◆ TASK TO COMPLETE:
An exact copy of every entry is needed, with the images left out.

◆ DATASET EXTRACT:
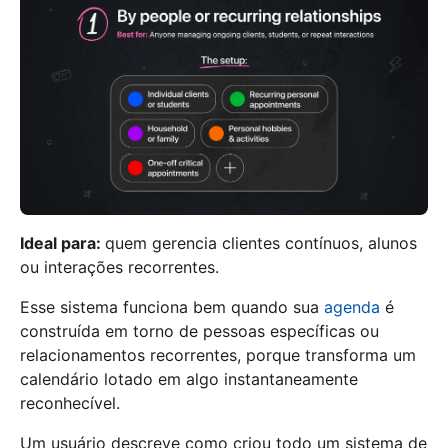
Ideal para:
quem gerencia clientes contínuos, alunos
ou interações recorrentes.
Esse sistema funciona bem quando sua
agenda
é
construída em torno de pessoas específicas ou
relacionamentos recorrentes, porque transforma um
calendário lotado em algo instantaneamente
reconhecível.
Um usuário descreve como criou todo um sistema de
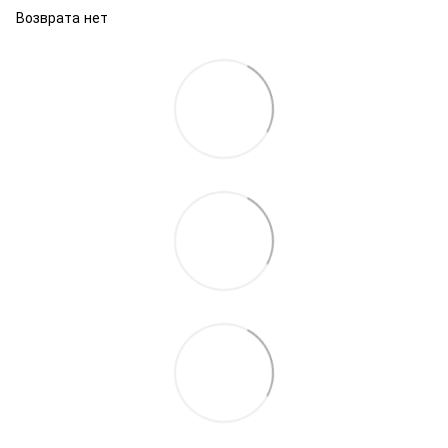
Возврата нет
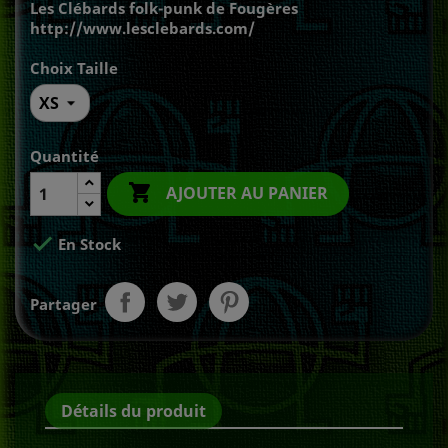
Les Clébards folk-punk de Fougères
http://www.lesclebards.com/
Choix Taille
Quantité

AJOUTER AU PANIER

En Stock
Partager
Détails du produit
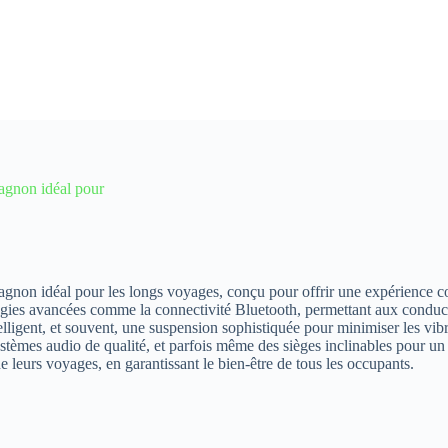
pagnon idéal pour
agnon idéal pour les longs voyages, conçu pour offrir une expérience co
ies avancées comme la connectivité Bluetooth, permettant aux conducteur
elligent, et souvent, une suspension sophistiquée pour minimiser les vibr
stèmes audio de qualité, et parfois même des sièges inclinables pour un 
 leurs voyages, en garantissant le bien-être de tous les occupants.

◆ ANSWER BOX:
Ideal para:
quem gerencia clientes contínuos, alunos
ou interações recorrentes.
Esse sistema funciona bem quando sua
agenda
é
construída em torno de pessoas específicas ou
relacionamentos recorrentes, porque transforma um
calendário lotado em algo instantaneamente
reconhecível.
Um usuário descreve como criou todo um sistema de
Возврата нет
Les Clébards folk-punk de Fougères
http://www.lesclebards.com/
Choix Taille
Quantité

AJOUTER AU PANIER

En Stock
Partager
Détails du produit
pagnon idéal pour
agnon idéal pour les longs voyages, conçu pour offrir une expérience co
ies avancées comme la connectivité Bluetooth, permettant aux conducteur
elligent, et souvent, une suspension sophistiquée pour minimiser les vibr
stèmes audio de qualité, et parfois même des sièges inclinables pour un 
 leurs voyages, en garantissant le bien-être de tous les occupants.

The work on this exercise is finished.